The deal would be different
than any of the private toll deals that have dominated discussions of highway
financing for years. Instead of an advisory role, the RTC would be in charge of
selecting the firms to partner with and would negotiate the financing details
for the plan, which could involve about $1 billion. Morris said that if his
approach is approved, the RTC could have a final deal to vote on, and to
forward to the transit agencies, by the end of this year.
The council was poised to
vote April 8, but Dallas County Commissioner Maurine Dickey and Collin County
Commissioner Joe Jaynes asked for more time, and the 43-member RTC tabled the
item for a month.
Tarrant County Judge Glen
Whitley, the council’s chairman, told Morris, however, to proceed with planning
under the assumption that the council eventually will approve the idea.
Dallas City Council member
Ron Natinsky urged colleagues to embrace the idea, and said he was ready to
vote. "There is no downside here," he said. "This simply says
we’re going to solicit bids. Those bids have to be returned, and if they aren’t
to our liking, we can turn them down. And we’re no worse off than we are
No matter who is in charge
of negotiating the deal, a privately-financed rail line will represent a
seismic shift in how passenger rail is built in Texas, just as Gov. Rick
Perry’s pursuit of privatized toll roads has transformed the way those roads
are paid for. As with toll road deals, private partners who invest in rail
lines would insist that every service decision – from ticket costs, to station
locations, to schedules and parking fees – be examined with an eye on how much
revenue they could produce.
Morris’s approach would
also be a rarity. DART knows of no other transit agency in the country that has
opened a passenger rail line paid for by private investors, DART spokesman
Morgan Lyons said. A public-private partnership in Denver is under way, but the
transit agency has made big contributions of tax dollars to keep that project,
already delayed and scaled back, moving forward.
The Cotton Belt plan, by
contrast, would seek private investors to build the system without a penny from
DART or The T.
The plan would most likely
include much steeper fares for the Cotton Belt, paid parking, and the creation
of special tax districts that would capture property tax increases associated
with private development along the rail line.

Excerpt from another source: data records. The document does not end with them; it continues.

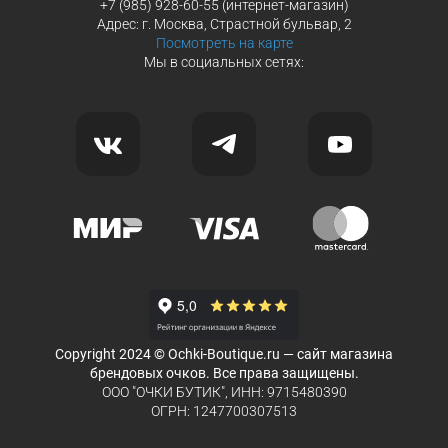
+7 (985) 928-60-55 (интернет-магазин)
Адрес: г. Москва, Страстной бульвар, 2
Посмотреть на карте
Мы в социальных сетях:
Copyright 2024 © Ochki-Boutique.ru — сайт магазина
брендовых очков. Все права защищены.
ООО "ОЧКИ БУТИК", ИНН: 9715480390
ОГРН: 1247700307513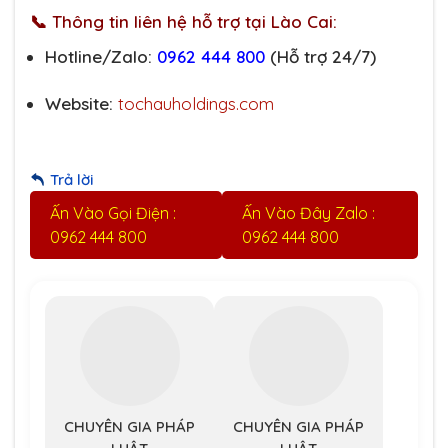
📞 Thông tin liên hệ hỗ trợ tại Lào Cai:
Hotline/Zalo:
0962 444 800
(Hỗ trợ 24/7)
Website:
tochauholdings.com
Trả lời
Ấn Vào Gọi Điện :
Ấn Vào Đây Zalo :
0962 444 800
0962 444 800
CHUYÊN GIA PHÁP
CHUYÊN GIA PHÁP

Indeed, the Cotton Belt is
"all about economic development," Dallas County Commissioner Mike
Cantrell noted before the meeting.
It’s long been seen as a
transportation solution, too. But it has been low on DART’s list of priorities.
Distressed sales tax receipts has DART weighing which of its most important
projects to delay, including how to complete the Orange Line to the airport by
2013 or building a second downtown Dallas rail line by 2016.